If you are non-Caucasian and do not have access to a family member donor, you have avery low likelihood of finding a match in the public database. For example, published data indicate that a black patient in the U.S. has less than a 20% chance of finding a math from the public database. If a patient cannot find an appropriate donor, they will, unfortunately, succumb to their cancer.

Omidubicel has a less stringent matching criteria for patients and moreover, we demonstrated our ability to match racially and ethnically diverse patients in our Phase 3 study as 40% of the patients in our study were non-Caucasian. As Julian mentioned, we anticipate that if approved, these two opportunities combined may result in Omidubicel capturing approximately 20% to 25% of the addressable market once we reach peak market share. So if approved, this will equate to approximately 2,000 to 2,500 patients treated each year in the U.S. with Omidubicel.

We understand the importance of educating both the transplant centers and payers. With regards to reaching transplant centers in the U.S., we have an optimized and targeted approach as the transplant centers that perform allogeneic stem cell transplants are extremely concentrated. For reference in the U.S., there are approximately 200 transplant centers that perform allogeneic stem cell transplants, 70 of those centers conduct approximately 80% of the transplant. Our medical affairs colleagues have been actively engaged with transplant centers and the feedback on our clinical data supports the positive feedback we have heard in our blinded market in sites.

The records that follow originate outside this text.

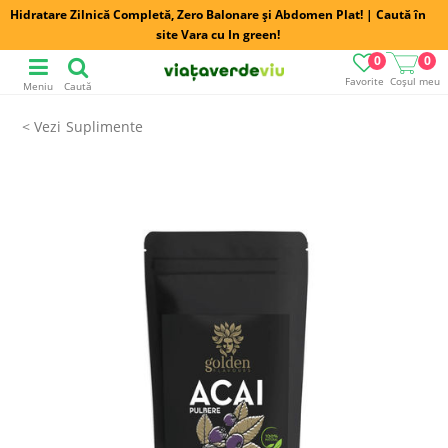
Hidratare Zilnică Completă, Zero Balonare și Abdomen Plat! | Caută în
site Vara cu In green!
0
0
Favorite
Coșul meu
Meniu
Caută
Suplimente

Turning to payers, our conversations with these groups are progressing. Our payer team has been actively engaged with payers at the national and regional level. We will be proactively reaching out to payers who cover at least 90% of the lives in the U.S. We continue to hear consistent feedback on the overall value proposition of Omidubicel, including the strength of the clinical data and the health economic data we have published to date.

Hospitalization represents the majority of charges associated with transplant, so our reduction in healthcare resource utilization in terms of reduced days in the hospital and reduce days in the ICU are very important components of the Omidubicel value proposition. In addition, we saw a reduction in the number of transfusion and consultant visits. These reductions in healthcare resources are very meaningful to the payer, transplant center, and most importantly, the patients. We are excited to continue to hear positive feedback across all stakeholders and are extremely encouraged and driven by the potential of Omidubicel.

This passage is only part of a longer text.